Quello che è certo è che la squadra di Barbolini non si è fatta intimorire dalla squadra sulla carta più forte tra quelle affrontate finora, anzi: lucida e determinata anche nei pochi momenti di difficoltà, che sono coincisi con due “filotti” avversari al servizio, la formazione azzurra ha sempre tenuto le redini del gioco grazie a un’ispirata Lo Bianco, colpendo in attacco con la solita Costagrande ma anche con un’Arrighetti inarrestabile. Lucia Bosetti, presa di mira in ricezione, è risultata però ancora una volta decisiva al servizio.
In avvio di gara, come detto, il momento peggiore dell’Italia: dal 5-4 al 5-9. Ci pensano un muro di Arrighetti e due attacchi di Costagrande a rimettere le cose a posto. Si procede punto a punto (14-14) fino al 21-21, quando due errori di Mari e Sheilla e un attacco vincente di Gioli consegnano il set alle azzurre. Il Brasile accusa il colpo e il secondo set è senza storia: 9-2, poi 13-6 con Arrighetti. Le avversarie sbagliano tutto e ancora Gioli ne approfitta per mettere fine al parziale. Nel terzo, malgrado i cambi di Zé Roberto, l’Italia spezza subito l’equilibrio iniziale (10-10) e si porta avanti 19-15 con un ace di Lo Bianco. Sul 23-17 il Brasile mette paura alle azzurre con un altro parziale di 0-5, ma poi Mari commette un errore in attacco e manda in battuta Lucia Bosetti che dai nove metri non perdona e firma il punto del 25-22.

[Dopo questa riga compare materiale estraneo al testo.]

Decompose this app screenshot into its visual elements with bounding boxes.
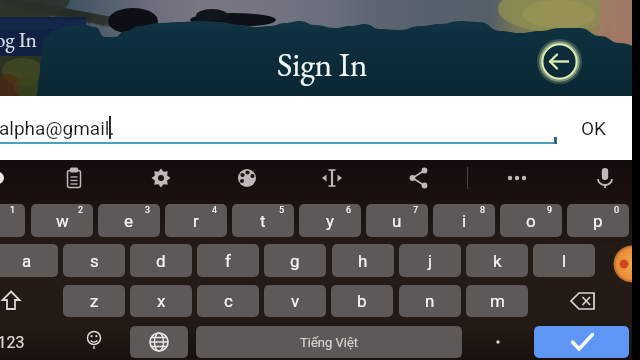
button[interactable]: Clipboard <box>54 158 94 198</box>
button[interactable]: Settings <box>141 158 181 198</box>
staticText: l <box>562 251 567 271</box>
button[interactable]: i <box>433 204 495 237</box>
staticText: OK <box>581 117 606 139</box>
staticText: v <box>291 291 300 311</box>
button[interactable]: Emoji <box>63 326 125 358</box>
staticText: 9 <box>547 205 553 216</box>
button[interactable]: Voice input <box>585 158 625 198</box>
staticText: t <box>260 211 266 231</box>
staticText: r <box>193 211 199 231</box>
button[interactable]: w <box>31 204 93 237</box>
button[interactable]: Back <box>540 42 579 81</box>
button[interactable]: z <box>63 285 125 317</box>
button[interactable]: Enter <box>534 326 629 358</box>
staticText: g <box>290 251 300 271</box>
button[interactable]: h <box>332 244 394 277</box>
staticText: ?123 <box>0 333 25 352</box>
staticText: e <box>124 211 134 231</box>
button[interactable]: Backspace <box>537 285 629 317</box>
staticText: b <box>357 291 367 311</box>
button[interactable]: f <box>197 244 259 277</box>
button[interactable]: e <box>98 204 160 237</box>
staticText: 6 <box>346 205 352 216</box>
staticText: 1 <box>10 205 16 216</box>
button[interactable]: p <box>567 204 629 237</box>
button[interactable]: b <box>331 285 393 317</box>
staticText: f <box>225 251 231 271</box>
staticText: m <box>490 291 505 311</box>
button[interactable]: k <box>466 244 528 277</box>
button[interactable]: c <box>197 285 259 317</box>
button[interactable]: Share <box>399 158 439 198</box>
staticText: s <box>90 251 99 271</box>
staticText: n <box>425 291 435 311</box>
staticText: p <box>593 211 603 231</box>
staticText: Tiếng Việt <box>300 335 359 350</box>
button[interactable]: n <box>399 285 461 317</box>
button[interactable]: q <box>0 204 25 237</box>
staticText: o <box>526 211 536 231</box>
button[interactable]: y <box>299 204 361 237</box>
button[interactable]: Tiếng Việt <box>196 326 462 358</box>
staticText: 7 <box>413 205 419 216</box>
staticText: 8 <box>480 205 486 216</box>
staticText: 4 <box>212 205 218 216</box>
staticText: 2 <box>78 205 84 216</box>
button[interactable]: a <box>0 244 58 277</box>
staticText: alpha@gmail. <box>0 117 115 139</box>
staticText: u <box>392 211 402 231</box>
button[interactable]: t <box>232 204 294 237</box>
button[interactable]: More options <box>497 158 537 198</box>
button[interactable]: Text editing <box>312 158 352 198</box>
button[interactable]: Theme <box>227 158 267 198</box>
button[interactable]: u <box>366 204 428 237</box>
button[interactable]: r <box>165 204 227 237</box>
staticText: 3 <box>145 205 151 216</box>
staticText: h <box>358 251 368 271</box>
staticText: j <box>428 251 433 271</box>
staticText: i <box>462 211 467 231</box>
staticText: a <box>22 251 32 271</box>
staticText: k <box>493 251 502 271</box>
staticText: y <box>326 211 335 231</box>
staticText: 0 <box>614 205 620 216</box>
staticText: z <box>90 291 99 311</box>
button[interactable]: g <box>264 244 326 277</box>
button[interactable]: Shift <box>0 285 57 317</box>
button[interactable]: l <box>533 244 595 277</box>
staticText: x <box>157 291 166 311</box>
button[interactable]: OK <box>568 96 618 160</box>
button[interactable]: v <box>264 285 326 317</box>
staticText: d <box>156 251 166 271</box>
button[interactable]: o <box>500 204 562 237</box>
staticText: 5 <box>279 205 285 216</box>
button[interactable]: Period <box>468 326 528 358</box>
staticText: w <box>56 211 69 231</box>
button[interactable]: m <box>466 285 528 317</box>
staticText: Sign In <box>277 43 368 86</box>
button[interactable]: j <box>399 244 461 277</box>
staticText: c <box>224 291 233 311</box>
staticText: og In <box>0 26 37 53</box>
button[interactable]: ?123 <box>0 326 62 358</box>
button[interactable]: Change language <box>130 326 188 358</box>
button[interactable]: s <box>63 244 125 277</box>
button[interactable]: d <box>130 244 192 277</box>
button[interactable]: x <box>130 285 192 317</box>
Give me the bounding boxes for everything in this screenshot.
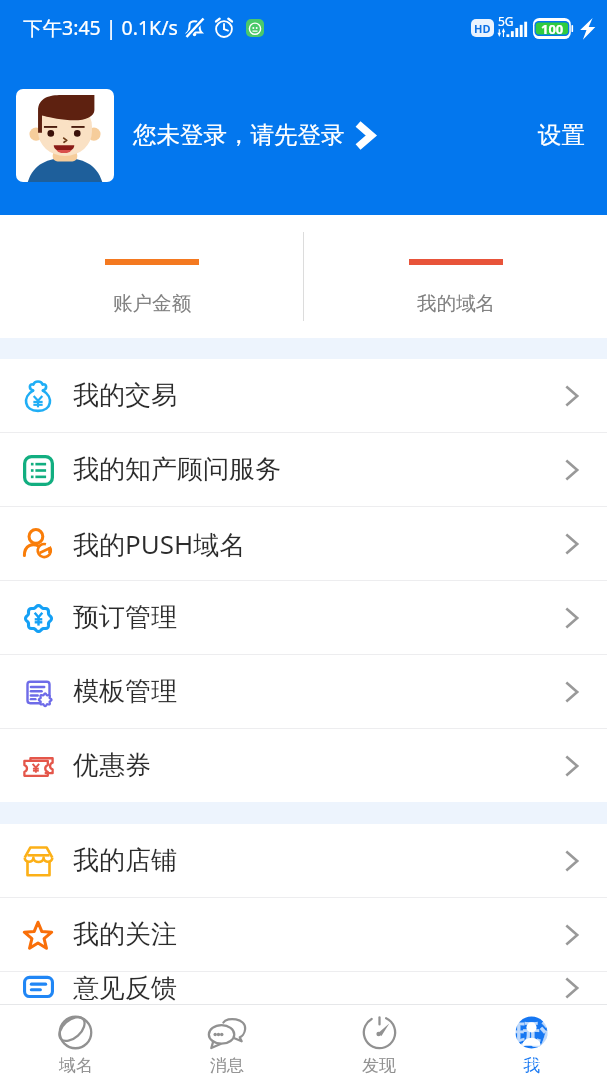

Stanotte alle 3 la sfida a una Serbia che dopo la sconfitta con la Cina è già quasi fuori dai giochi: l’Italia (che non perde un match in World Cup dal 2003) vuole continuare la sua striscia vincente e fare un altro passo verso l’appuntamento olimpico.
Italia-Brasile 3-0 (25-23, 25-16, 25-22)
Italia: Anzanello, Barcellini ne, Croce (L), De Gennaro ne, Costagrande 19, C.Bosetti ne, Arrighetti 11, Lo Bianco 3, Del Core 5, L.Bosetti 10, Gioli 9, Signorile ne. All. Barbolini.
Brasile: Fabiana 1, Dani Lins, Paula Pequeno 8, Adenizia 6, Thaisa 11, Mari 3, Sassà 5, Tandara, Sheilla 13, Fabi (L), Fabiola 3, Camila. All. Zé Roberto.
Arbitri: Mokry (Slovacchia) e Stahr (USA).
Note: Spettatori 2400. Italia: battute vincenti 3, battute sbagliate 5, muri 9, errori 6. Brasile: battute vincenti 1, battute sbagliate 6, muri 5, errori 12.
Risultati: Cina-Serbia 3-1 (21-25, 25-19, 25-23, 25-23); Giappone-Corea del Sud in corso; Rep.Dominicana-Germania 3-2 (30-28, 22-25, 25-14, 18-25, 15-12); Argentina-Kenia 3-0 (26-24, 25-13, 25-16); Algeria-USA in corso.
Classifica: Italia 20; Cina 16; USA*, Germania 15; Brasile 12; Serbia 11; Giappone* 10; Argentina 9; Rep.Dominicana 8; Corea* 4; Algeria*, Kenia 0.